> _INSTRUCTIONS FOR THE TASK_
The answer must be an exact copy of the entries below, with no images in it.

** RECORD EXCERPTS follows **

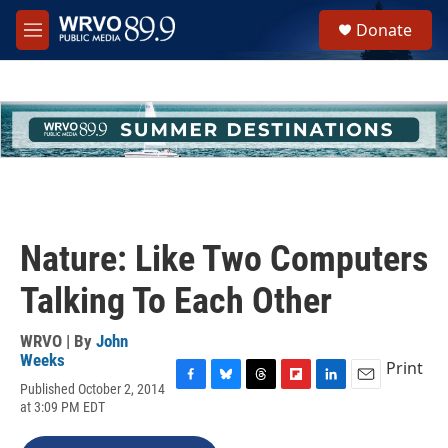
Skip to main content
S
Donate
e
M
a
e
r
n
c
u
h
u
e
r
y
Nature: Like Two Computers
Talking To Each Other
WRVO | By
John
Weeks
Print
Published October 2, 2014
F
B
T
F
L
E
at 3:09 PM EDT
a
l
h
l
i
m
c
u
r
i
n
a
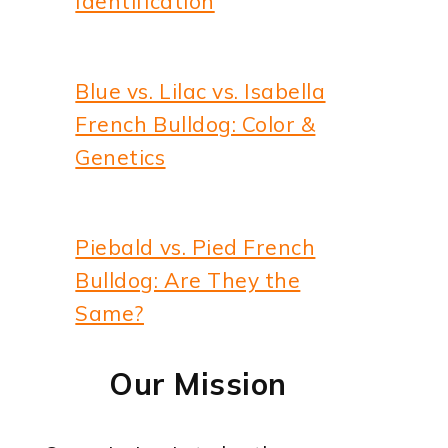
Identification
Blue vs. Lilac vs. Isabella
French Bulldog: Color &
Genetics
deo
Piebald vs. Pied French
Bulldog: Are They the
Same?
Our Mission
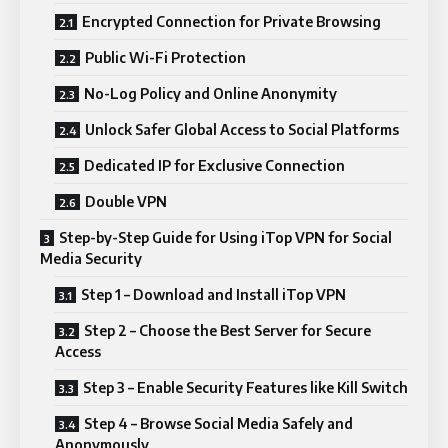
Encrypted Connection for Private Browsing
Public Wi-Fi Protection
No-Log Policy and Online Anonymity
Unlock Safer Global Access to Social Platforms
Dedicated IP for Exclusive Connection
Double VPN
Step-by-Step Guide for Using iTop VPN for Social
Media Security
Step 1 – Download and Install iTop VPN
Step 2 – Choose the Best Server for Secure
Access
Step 3 – Enable Security Features like Kill Switch
Step 4 – Browse Social Media Safely and
Anonymously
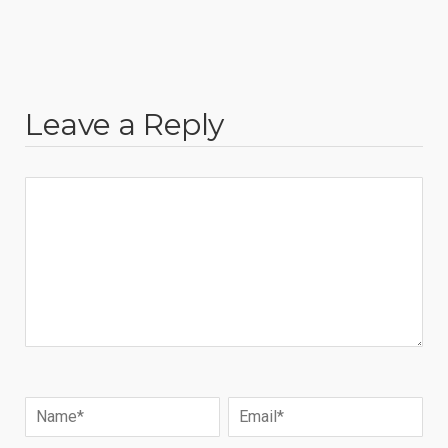
Leave a Reply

** End of RECORD EXCERPTS **

> _ANSWER SPACE_
Skip to main content
S
Donate
e
M
a
e
r
n
c
u
h
u
e
r
y
Nature: Like Two Computers
Talking To Each Other
WRVO | By
John
Weeks
Print
Published October 2, 2014
F
B
T
F
L
E
at 3:09 PM EDT
a
l
h
l
i
m
c
u
r
i
n
a
Identification
Blue vs. Lilac vs. Isabella
French Bulldog: Color &
Genetics
deo
Piebald vs. Pied French
Bulldog: Are They the
Same?
Our Mission
Encrypted Connection for Private Browsing
Public Wi-Fi Protection
No-Log Policy and Online Anonymity
Unlock Safer Global Access to Social Platforms
Dedicated IP for Exclusive Connection
Double VPN
Step-by-Step Guide for Using iTop VPN for Social
Media Security
Step 1 – Download and Install iTop VPN
Step 2 – Choose the Best Server for Secure
Access
Step 3 – Enable Security Features like Kill Switch
Step 4 – Browse Social Media Safely and
Anonymously
Leave a Reply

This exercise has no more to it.